GALAPA was conceived as an answer to this. A more efficient, faster, more accessible solution - but without compromising on quality. And inevitably, when you're building something with so much emotional charge... you want it to be perfect.

So when the time came to put the marketing strategy in place, I froze.

I was afraid of getting it wrong. Afraid of positioning the project wrong. Afraid of ruining a good idea with a bad first impression.

And this fear made me doubt my own reflexes. My own skills.

The sneaky self-sabotage of entrepreneurs

What I experienced, I now recognize in other entrepreneurs I've coached. We often think that stumbling blocks come from a lack of know-how. In reality, it's much more likely to come from a conflict in our heads: between the desire to move forward... and the fear of failing.

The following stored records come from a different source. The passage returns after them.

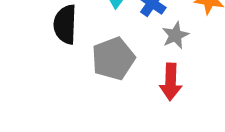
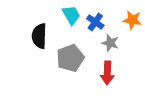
gray star: (175, 35) -> (110, 43), turned -30

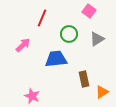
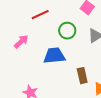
red line: (42, 18) -> (40, 15), turned 42

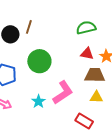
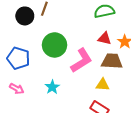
pink L-shape: (63, 93) -> (81, 60), moved
yellow triangle: (96, 97) -> (103, 85), moved

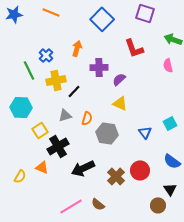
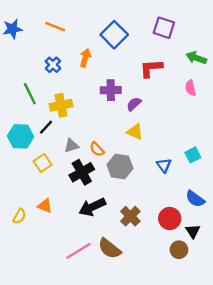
orange arrow: (77, 48) -> (85, 58), moved
red L-shape: (134, 48) -> (151, 68), turned 105
blue cross: (46, 55) -> (53, 65), moved
black line: (74, 91) -> (46, 127), moved
orange semicircle: (87, 118) -> (97, 149), turned 120
black cross: (58, 146) -> (82, 172), moved
red circle: (140, 170) -> (170, 219), moved
brown semicircle: (98, 204) -> (110, 249), size x1.5

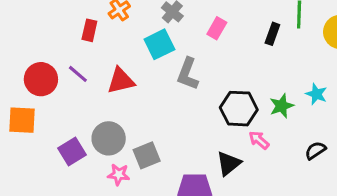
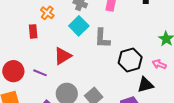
purple line: (78, 74) -> (40, 73), moved
black hexagon: (239, 109) -> (130, 60), moved
black triangle: (229, 163) -> (145, 85), turned 42

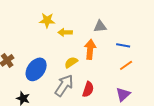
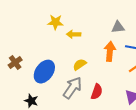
gray triangle: (100, 26) -> (118, 27), moved
orange arrow: (90, 49) -> (110, 51), moved

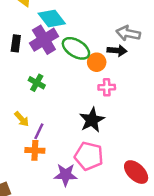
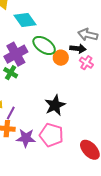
purple cross: (44, 40) -> (16, 54), moved
pink cross: (107, 87) -> (86, 63), moved, turned 32
purple star: (66, 175) -> (26, 138), moved

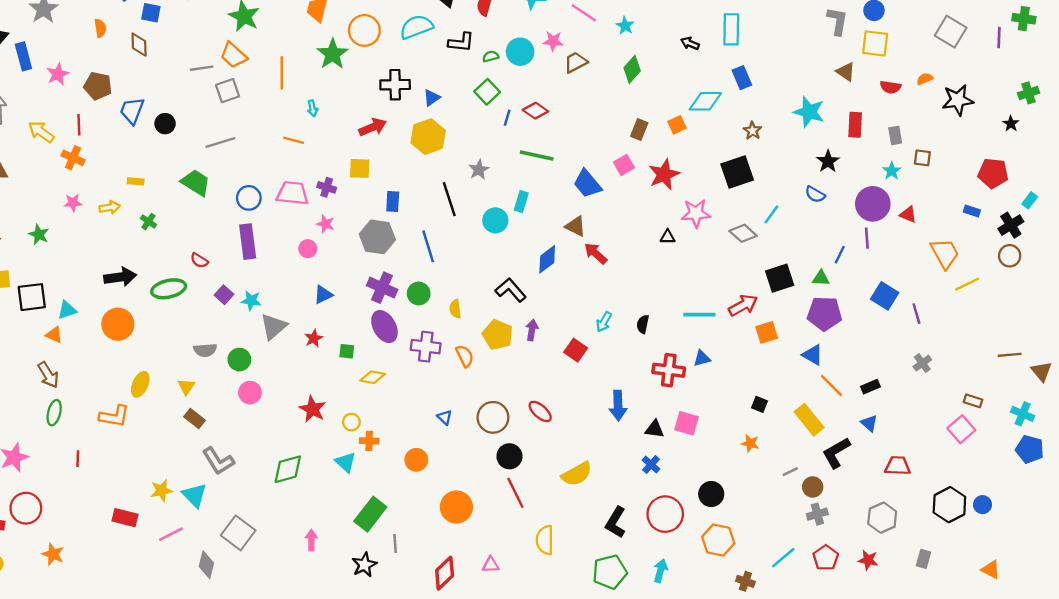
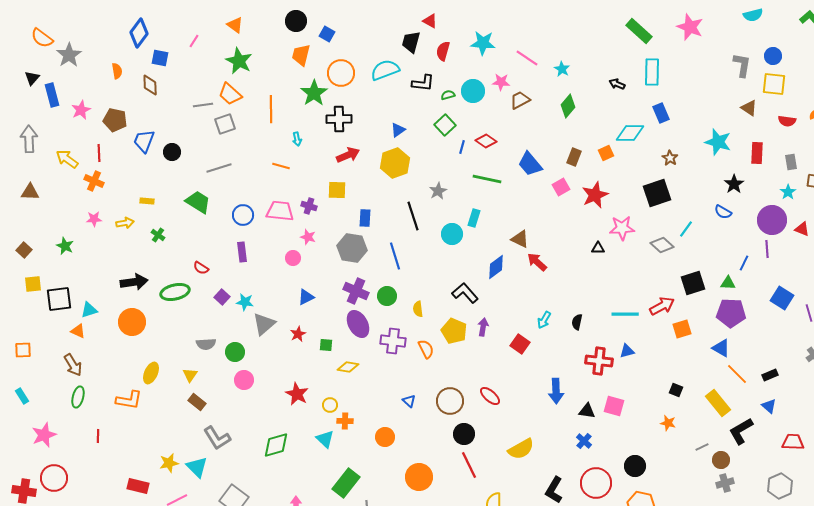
black cross: (395, 85) -> (339, 119), moved
blue trapezoid: (587, 184) -> (530, 164), moved
purple rectangle: (248, 242) -> (242, 252), size x0.7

In my case, it was even more vicious. It wasn't a doubt about GALAPA. It was a doubt about my ability to represent it well, to be the right spokesperson.

When what you're selling looks like you, it's your credibility, your vision, your way of thinking that you're bringing to the table. And that's when it becomes paralyzing.

So I questioned everything: the tone. The timing. The visuals. The angle. And by trying to avoid doing anything wrong... I didn't do anything at all.

But I finally admitted it to myself: what I was selling for others, I couldn't offer to myself.

What this block really taught me

In retrospect, that moment helped me better understand something I've been saying for a long time:

There is no perfect strategy. There's trial and error. Testing. Movement.

By trying to reach a completely unrealistic level of expectation, I had trapped myself. And it's precisely action that makes a brand evolve, not thinking that gets stuck in a strategy document.

I've also realized the extent to which emotional attachment can play tricks on us. When you work with a customer, you have the necessary distance. You see things clearly. But when you look at yourself, everything becomes blurred. More sensitive. More complicated.

And that's why even the most experienced, even the most seasoned... can experience this kind of invisible obstacle.

Conclusion: Blockages are rarely logical

What I've learned is that even when you're experienced, even when you know the right answer... you can still hold yourself back. Not for lack of knowledge. But because emotional attachment clouds your judgment.

As an entrepreneur, you have to learn to manage yourself, not just projects or teams. And that's probably the biggest challenge of all.

So yeah, I'm not supposed to blog about it... but I did. And it helped me move forward in a different way.